Should I Pay Off Debt or Invest?

Quick Look

  • If you want to calculate whether you should use extra cash to pay off your debts faster than required, or invest that extra cash, follow the steps below.


Start With the Numbers, Then Consider Your Mindset

There may be psychological factors that determine if you invest extra money you have or pay off debt faster. But knowing the difference based purely on numbers should guide your thinking as well. Follow the steps below to understand the impact.

1. Calculate the Total You Would Save in Interest Payments:

The faster you pay down your debt, the less you’ll pay in interest – but you’ll do so at the opportunity cost of potentially earning more had you invested that money instead.

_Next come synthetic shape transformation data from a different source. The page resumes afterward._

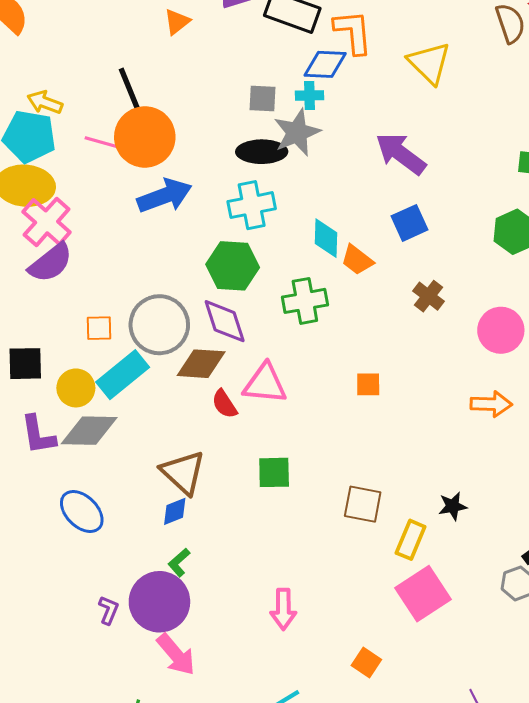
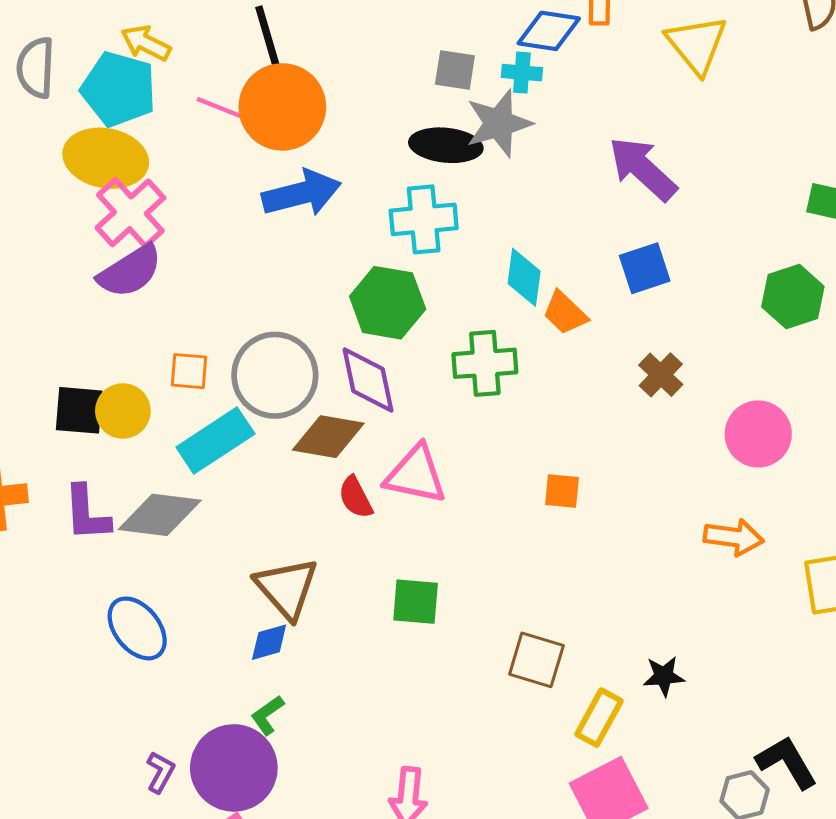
yellow circle: (76, 388) -> (123, 411), moved

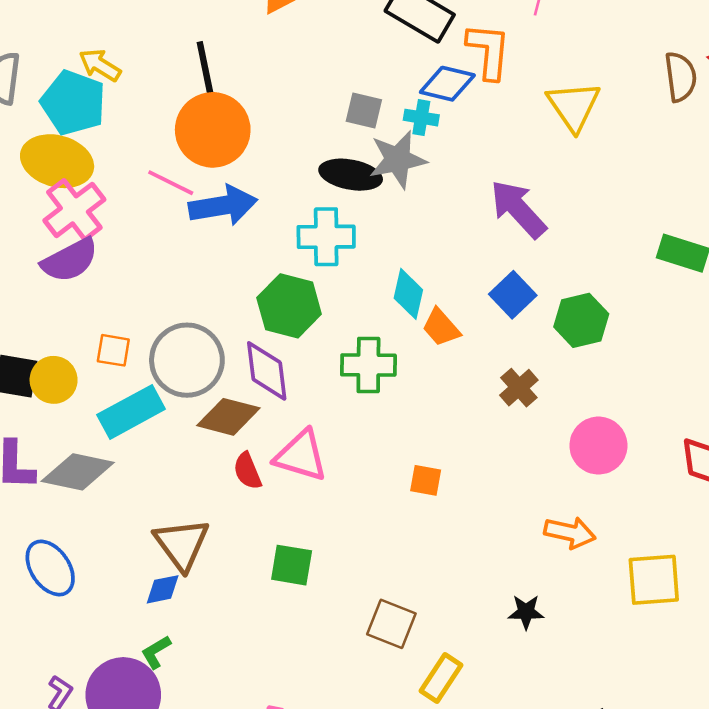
pink line: (224, 109) -> (171, 183), moved
blue square: (645, 268) -> (513, 295), turned -30
green hexagon: (793, 297) -> (581, 320), moved
black star: (664, 676) -> (526, 612), moved

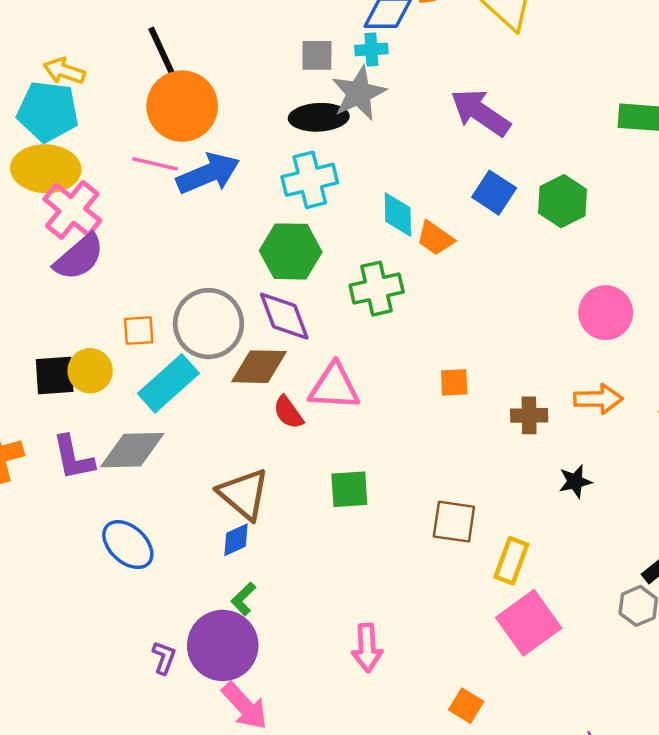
brown cross: (519, 388) -> (529, 415), moved, turned -36

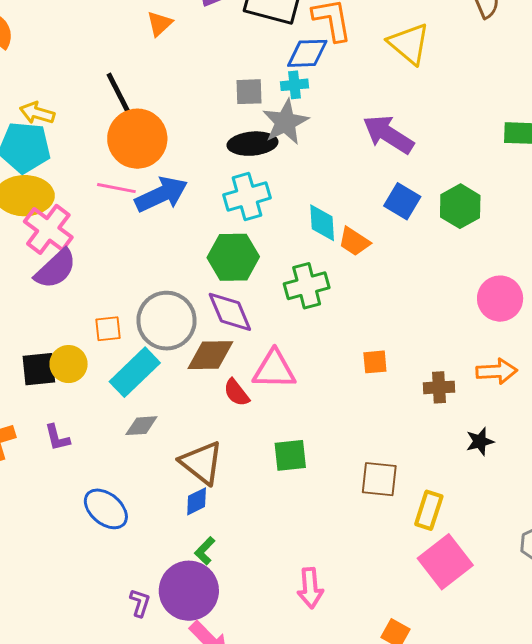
gray diamond: (132, 450) -> (141, 426), moved, size x0.6
purple L-shape: (73, 458) -> (57, 438), size x0.7

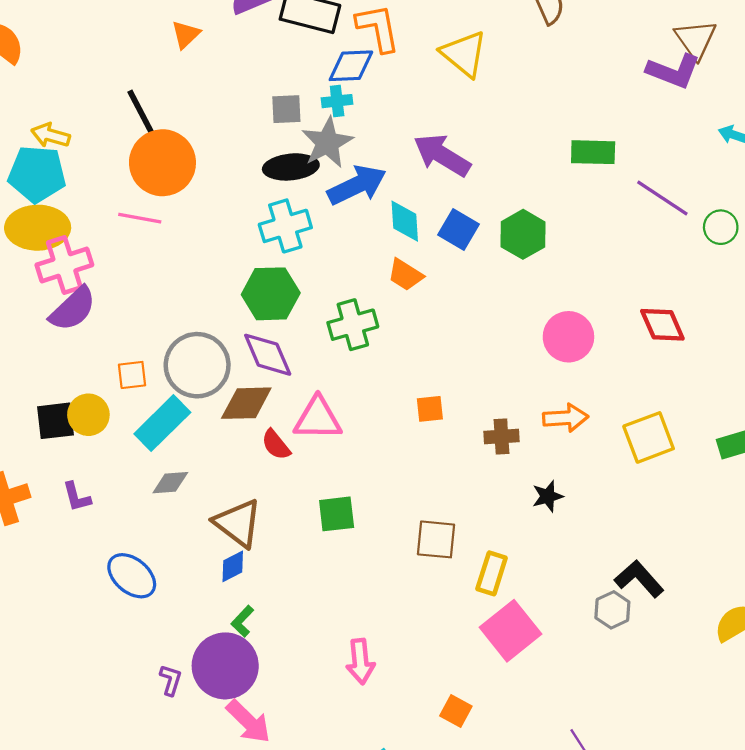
blue arrow: (161, 194) -> (357, 185), moved
cyan diamond: (322, 223) -> (405, 221), moved
pink cross: (48, 229) -> (64, 265), turned 36

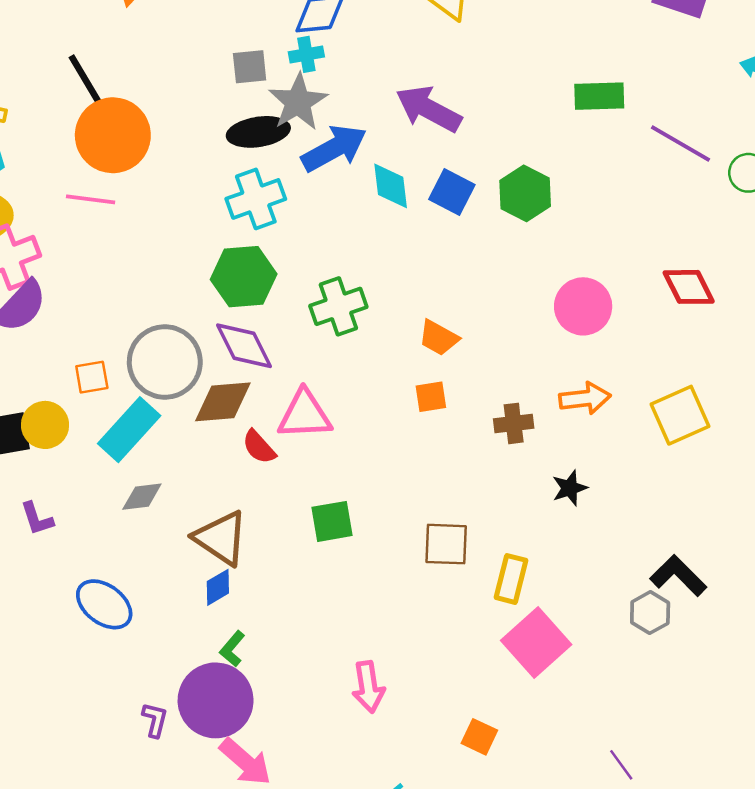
orange trapezoid: (405, 275) -> (439, 338), moved

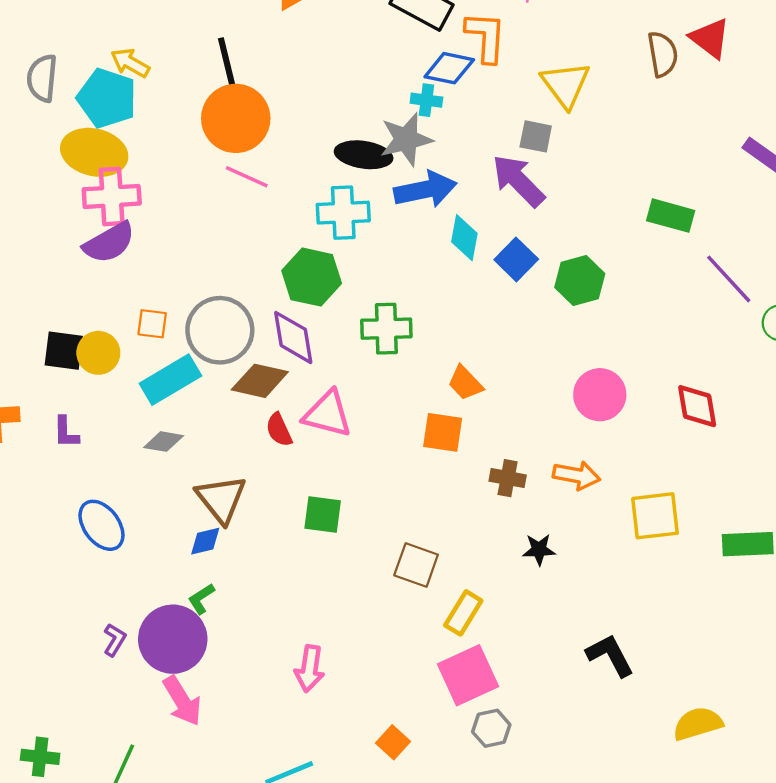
gray square: (250, 67) -> (536, 136), moved
pink line: (91, 199) -> (247, 177), moved
orange square: (431, 397) -> (443, 432), size x1.4
gray hexagon: (650, 613) -> (491, 728), moved

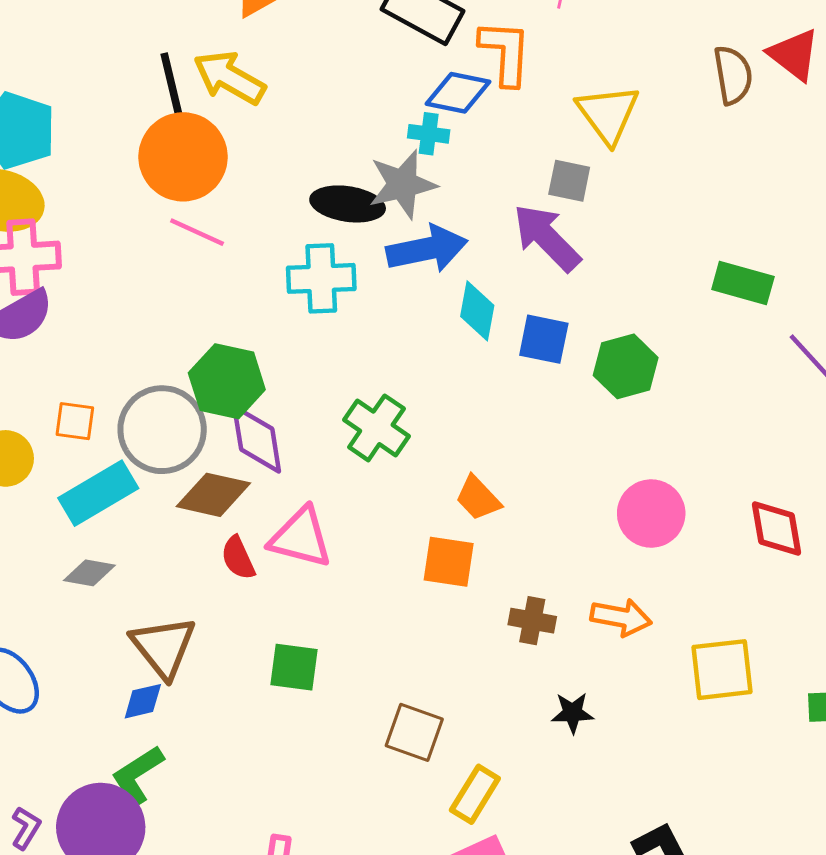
yellow arrow: (130, 63) -> (229, 78), moved, size x1.4
blue square: (516, 259) -> (544, 339), turned -33
green hexagon: (312, 277) -> (227, 381), moved
green cross: (386, 329) -> (376, 428), turned 36
green L-shape: (201, 599) -> (138, 775), size x1.5

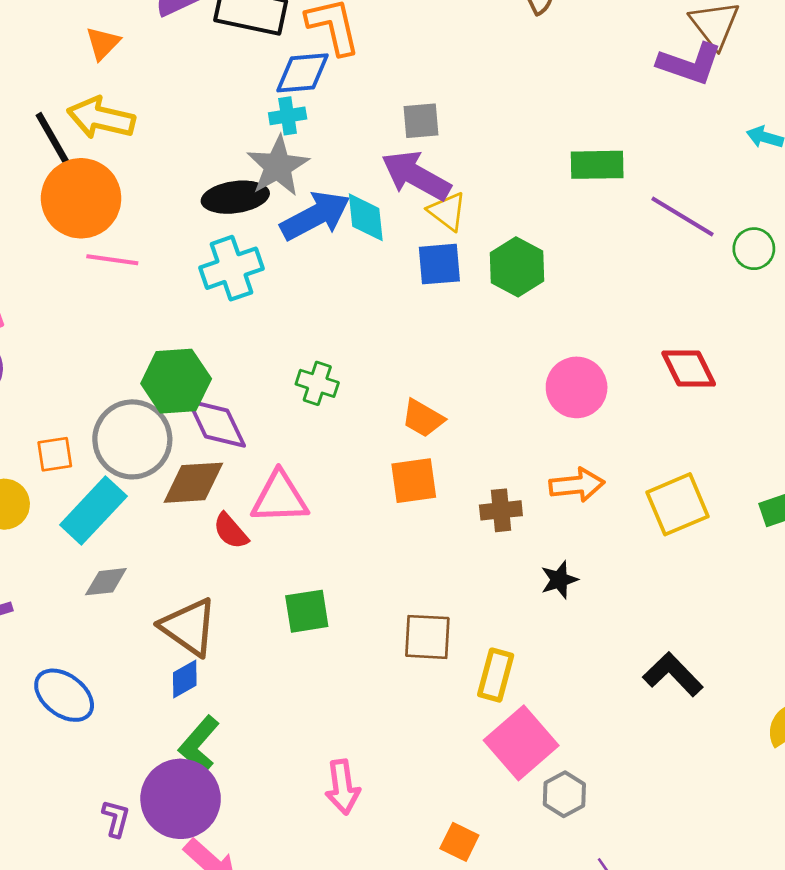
yellow triangle: (608, 114) -> (447, 211), moved, size x0.7
cyan diamond: (477, 311) -> (366, 217), moved
green cross: (376, 428) -> (317, 383), size x0.7

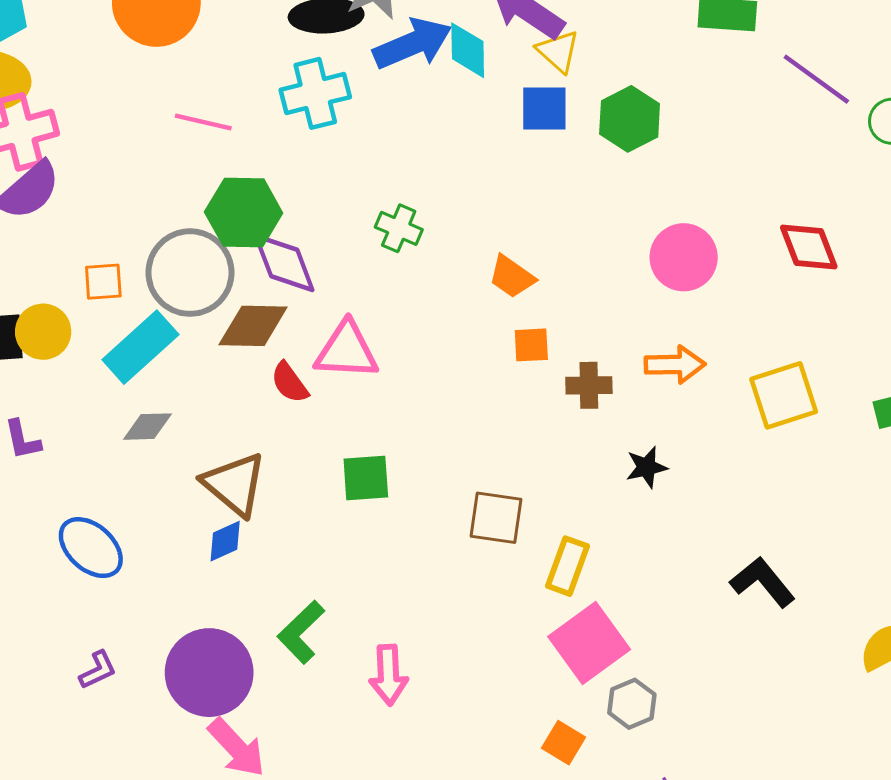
pink line: (112, 260) -> (203, 122), moved
orange square: (414, 481) -> (531, 345), moved, size x0.7
green L-shape: (199, 744) -> (301, 632), moved
purple L-shape: (116, 818) -> (98, 670), moved, turned 45
orange square: (459, 842) -> (564, 743), moved

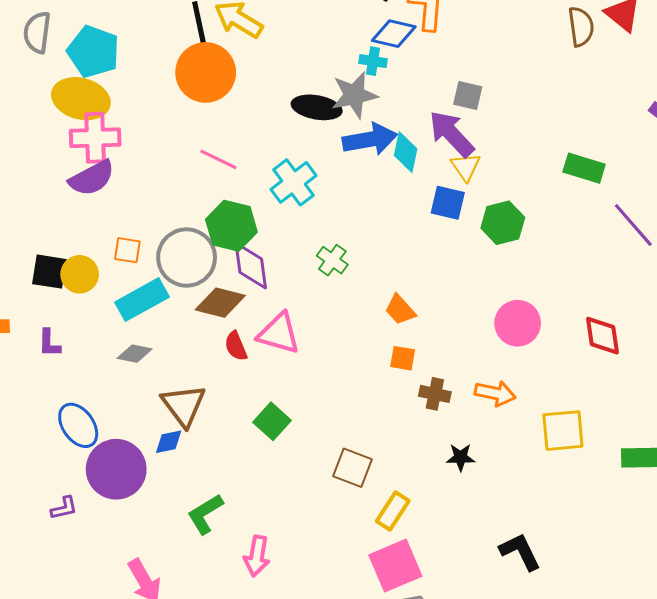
cyan cross: (315, 93) -> (294, 182), moved, turned -36
green square: (366, 478) -> (272, 421), turned 33
purple circle: (209, 673) -> (116, 469), moved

    1. Use this loan calculator from and note the “Total Interest Paid” calculation. To use the calculator you’ll need to know your current total balance, the remaining number of months on the loan, and your annual interest rate (i.e. your APR).
    2. Now click “Add Extra Payments” and enter the monthly extra payments you plan to apply (or enter the one time payment amount). Make a note of the new “Total Interest Paid” calculation.
    3. Subtract the original “Total Interest Paid” from the new “Total Interest Paid.” This represents the total amount you will save by applying extra payments to your loan. 
    4. Note this final number as your “Interest Savings” number.

2. Calculate Your Possible Investment Earnings:

    1. Use this compound interest calculator from
    2. Enter “$0” in the initial investment field (unless you have a one time payment you are planning to apply to your debt or invest).
    3. In the “Length of Time in Years” field enter the loan term. 
    4. In the “Interest Rate” field enter your expected annualized rate of return. We suggest 7%.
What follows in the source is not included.